F-35B makes first probe-and-drogue refueling test
A short takeoff/vertical landing (STOVL) variant of the Lockheed Martin F-35 Lightning II stealth fighter has completed the first aerial refueling test using the Navy- and Marine Corps-style probe-and-drogue refueling system.
Thursday's successful mission is the first in a short series of tests that will clear the STOVL F-35B variant for extended-range flights, particularly to its primary test site at Naval Air Station Patuxent River, Md. During Thursday's flight, the F-35B designated BF-2 (the second STOVL flight test aircraft), began a series of tests in which fuel is uploaded into the aircraft at 10,000, 15,000 and 20,000 feet, at speeds ranging from 200 to 250 knots. The pilot on the initial F-35B aerial refueling flight was U.S. Marine Corps Maj. Joseph T. "O.D." Bachmann.

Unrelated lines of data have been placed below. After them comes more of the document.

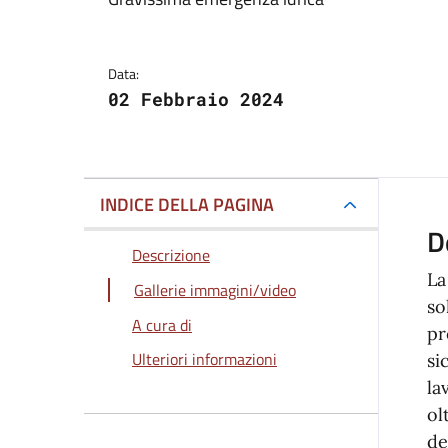
Dettagli della notizi
Data:
02 Febbraio 2024
INDICE DELLA PAGINA
D
Descrizione
La
Gallerie immagini/video
so
A cura di
pr
Ulteriori informazioni
si
la
ol
de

Probe-and-drogue refueling employs a flexible hose that trails from the tanker aircraft. The basketlike drogue at the end of the hose connects to the receiving aircraft's probe, which, in the case of the F-35, resides on the right side of the forward fuselage and retracts when not in use. The U.S. Navy, Marine Corps and the air forces of many other countries use the probe/drogue system, while the U.S. Air Force refuels its aircraft via a rigid flying boom that inserts into a receptacle on the receiving airplane.